Instructions:
Your job in this short essay is to look closely at the poems and to argue that interpretative position - that version 2 is "more imagist." You should do so by showing how version 2 follows the manifesto but you can also do so by showing how version 1 does not.
Essay:
The second version of Williams' poem, "Young Woman at a Window," is more faithful to the Imagist Manifesto and I'll be discussing each point of the manifesto and how the second poem fulfills each point.

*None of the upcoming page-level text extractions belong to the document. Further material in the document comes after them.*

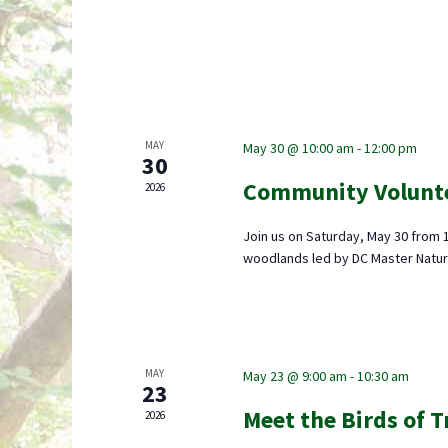
MAY
May 30 @ 10:00 am
-
12:00 pm
30
Community Volunt
2026
Join us on Saturday, May 30 from 
woodlands led by DC Master Natur
MAY
May 23 @ 9:00 am
-
10:30 am
23
Meet the Birds of 
2026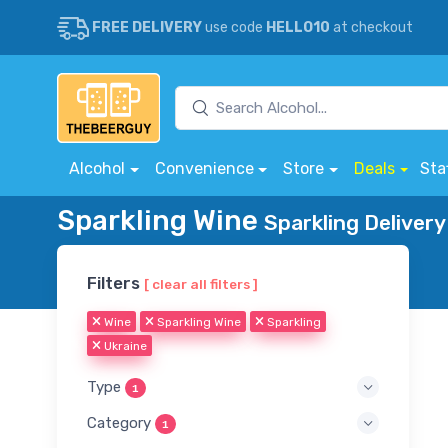
FREE DELIVERY
use code
HELLO10
at checkout
Alcohol
Convenience
Store
Deals
Sta
Sparkling Wine
Sparkling Delivery
Filters
[ clear all filters ]
Wine
Sparkling Wine
Sparkling
Ukraine
Type
1
Category
1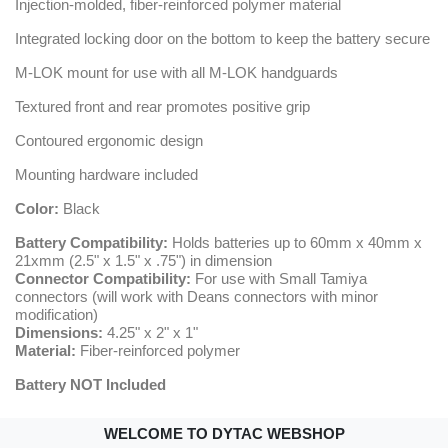
Injection-molded, fiber-reinforced polymer material
Integrated locking door on the bottom to keep the battery secure
M-LOK mount for use with all M-LOK handguards
Textured front and rear promotes positive grip
Contoured ergonomic design
Mounting hardware included
Color:
Black
Battery Compatibility:
Holds batteries up to 60mm x 40mm x
21xmm (2.5" x 1.5" x .75") in dimension
Connector Compatibility:
For use with Small Tamiya
connectors (will work with Deans connectors with minor
modification)
Dimensions:
4.25" x 2" x 1"
Material:
Fiber-reinforced polymer
Battery NOT Included
WELCOME TO DYTAC WEBSHOP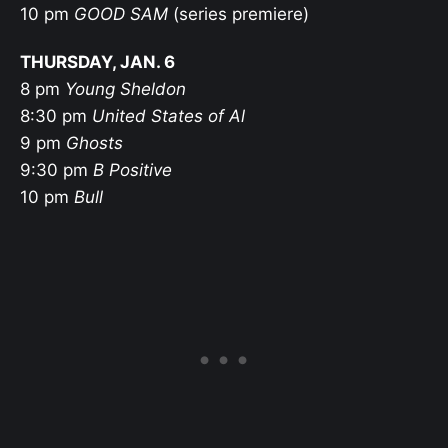
10 pm
GOOD SAM
(series premiere)
THURSDAY, JAN. 6
8 pm
Young Sheldon
8:30 pm
United States of Al
9 pm
Ghosts
9:30 pm
B Positive
10 pm
Bull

The first point talks about "using the language of common speech but to employ the exact word, not the nearly-exact, nor the merely decorative word." Both poems are actually sparse already and both employ the language of common speech. However, the first poem uses words that are not "exact" because they are interpretive rather than descriptive. "This little child/ who robs her/ knows nothing/ of his theft" are conclusions that can only be made due to the interpretation of the speaker in the poem. Thus, these are not "exact words" but rather nearly-exact. Also, I noticed that "this little child" was further reduced to "child" removing anything superfluous. "Child" already suffices without needing to add "this" and "little."
The second point talks about the individuality of the poet being better expressed in free verse rather than conventional forms. While the first poem is in free verse, there is a playful juxtaposition of robs and rubs, two like-sounding words that begin with the same consonant and ends with the same consonant but have different meanings. One could call it a pun, two similar-sounding words used for intended humorous or rhetorical effect, thus employing a "conventional form."
The third point talks about "absolute freedom in choice of subject." Here, I cannot see how the second is more imagist than the first simply because they both have the same subject.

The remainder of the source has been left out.